Dodgers Among MLB Players, Staff Members & Stadium Employees Participating In Coronavirus Antibody Study, But Not To Determine Season Start Date
Coronavirus test
Ulises Ruiz/AFP


As several states remain under some form of a stay-at-home order and experience a sliver of positive developments in slowing the spread of the coronavirus (COVID-19), some of the discussion has shifted to when citizens will be able to return to some semblance of normalcy.

And in the case of Major League Baseball, scenarios with how the 2020 regular season would begin and be played out have been broached with the MLB Players Association. Two possibilities became public within the past week, with both involving Spring Training facilities.

Los Angeles Dodgers president and CEO Stan Kasten cautioned several options are being discussed, which MLB commissioner Rob Manfred echoed.

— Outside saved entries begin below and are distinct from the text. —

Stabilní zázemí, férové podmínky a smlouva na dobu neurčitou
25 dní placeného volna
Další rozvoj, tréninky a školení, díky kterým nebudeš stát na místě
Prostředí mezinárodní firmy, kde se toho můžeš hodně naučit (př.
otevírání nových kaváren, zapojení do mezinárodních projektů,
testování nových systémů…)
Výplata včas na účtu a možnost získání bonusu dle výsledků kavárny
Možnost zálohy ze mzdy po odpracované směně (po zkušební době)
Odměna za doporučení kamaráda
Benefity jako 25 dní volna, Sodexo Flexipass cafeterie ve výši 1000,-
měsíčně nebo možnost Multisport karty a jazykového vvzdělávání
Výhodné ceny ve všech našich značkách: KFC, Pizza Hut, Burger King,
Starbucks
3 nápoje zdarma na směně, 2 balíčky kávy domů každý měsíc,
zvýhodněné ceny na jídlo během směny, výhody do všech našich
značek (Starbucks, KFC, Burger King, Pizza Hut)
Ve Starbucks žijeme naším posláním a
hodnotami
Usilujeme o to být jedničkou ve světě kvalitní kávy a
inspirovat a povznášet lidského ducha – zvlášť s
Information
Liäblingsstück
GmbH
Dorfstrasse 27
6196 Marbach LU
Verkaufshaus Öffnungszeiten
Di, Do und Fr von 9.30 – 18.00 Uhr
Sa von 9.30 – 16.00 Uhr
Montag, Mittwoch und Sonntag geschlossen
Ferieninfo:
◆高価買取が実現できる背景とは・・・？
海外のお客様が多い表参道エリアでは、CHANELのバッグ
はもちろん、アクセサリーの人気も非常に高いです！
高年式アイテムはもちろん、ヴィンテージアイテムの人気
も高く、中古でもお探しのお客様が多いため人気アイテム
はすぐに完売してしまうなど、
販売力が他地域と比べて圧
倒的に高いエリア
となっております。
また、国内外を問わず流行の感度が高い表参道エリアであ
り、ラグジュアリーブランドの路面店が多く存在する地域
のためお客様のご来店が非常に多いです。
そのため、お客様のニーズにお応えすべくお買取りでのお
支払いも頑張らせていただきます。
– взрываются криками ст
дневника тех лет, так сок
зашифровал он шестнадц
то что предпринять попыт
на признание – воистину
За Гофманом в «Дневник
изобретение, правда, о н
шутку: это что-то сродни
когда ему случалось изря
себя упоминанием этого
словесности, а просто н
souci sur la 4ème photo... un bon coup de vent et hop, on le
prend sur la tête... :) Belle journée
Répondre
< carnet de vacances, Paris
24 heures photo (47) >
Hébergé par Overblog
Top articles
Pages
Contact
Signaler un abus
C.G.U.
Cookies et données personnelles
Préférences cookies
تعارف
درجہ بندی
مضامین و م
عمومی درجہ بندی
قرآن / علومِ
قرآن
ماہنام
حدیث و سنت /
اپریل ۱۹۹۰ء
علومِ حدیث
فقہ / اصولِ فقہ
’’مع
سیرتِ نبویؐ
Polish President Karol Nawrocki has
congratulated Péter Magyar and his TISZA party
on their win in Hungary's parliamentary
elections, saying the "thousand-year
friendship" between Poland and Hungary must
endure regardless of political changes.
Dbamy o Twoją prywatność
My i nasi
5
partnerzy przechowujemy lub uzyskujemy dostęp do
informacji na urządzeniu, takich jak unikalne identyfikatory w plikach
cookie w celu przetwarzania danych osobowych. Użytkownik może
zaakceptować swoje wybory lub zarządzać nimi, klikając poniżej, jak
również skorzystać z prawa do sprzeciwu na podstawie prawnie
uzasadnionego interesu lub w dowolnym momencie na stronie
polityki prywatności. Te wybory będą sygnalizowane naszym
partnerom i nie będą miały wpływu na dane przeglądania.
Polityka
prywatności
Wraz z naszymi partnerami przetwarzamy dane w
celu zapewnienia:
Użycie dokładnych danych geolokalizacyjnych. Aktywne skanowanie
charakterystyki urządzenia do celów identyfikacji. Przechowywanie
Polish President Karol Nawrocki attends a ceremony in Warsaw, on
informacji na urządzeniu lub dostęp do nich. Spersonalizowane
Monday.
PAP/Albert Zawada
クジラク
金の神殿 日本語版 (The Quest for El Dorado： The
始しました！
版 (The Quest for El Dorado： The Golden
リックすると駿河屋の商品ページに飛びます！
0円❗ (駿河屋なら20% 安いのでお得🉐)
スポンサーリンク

Meanwhile, players from nearly all 30 teams, staff members, stadium workers and more are participating in a coronavirus antibody study, according to Molly Knight of The Athletic:

Major League Baseball team employees are the subjects of the first and largest COVID-19 antibody study in the United States, the lead researchers of the study told The Athletic today.

Ten thousand employees of 27 of the league’s 30 clubs have volunteered to take part in what researchers from Stanford, USC and the Sports Medicine Research and Testing Laboratory are calling the COVID-19 Sero Prevalence Study, an MLB spokesman confirmed.

Jay Bhattacharya, MD, Ph.D., professor of medicine at Stanford University and one of the lead researchers of the study, explained why the scope is extending well beyond MLB players:

Bhattacharya said it was important to include people like part-time ushers and concessionaires, “front line people,” who interact with a large number of people in their jobs.

“This will be the first time we will be able to see how truly prevalent COVID-19 has spread throughout the United States,” said Bhattacharya. “And instead of it taking years to pull together a study of this scope, especially with stay-at-home orders, MLB has helped us turn it around in a matter of weeks.”

While researchers from Stanford, USC and the Sports Medicine Research and Testing Laboratory are hopeful to gain more insight into the virus, results of the test are not going to be a factor for MLB when setting a timeline for the 2020 season.

Manfred continues to maintain the league will only do so once public health officials have deemed it safe. MLB reportedly had early support from health officials for their Arizona plan, which called for all 30 teams to be quarantined in The Grand Canyon State.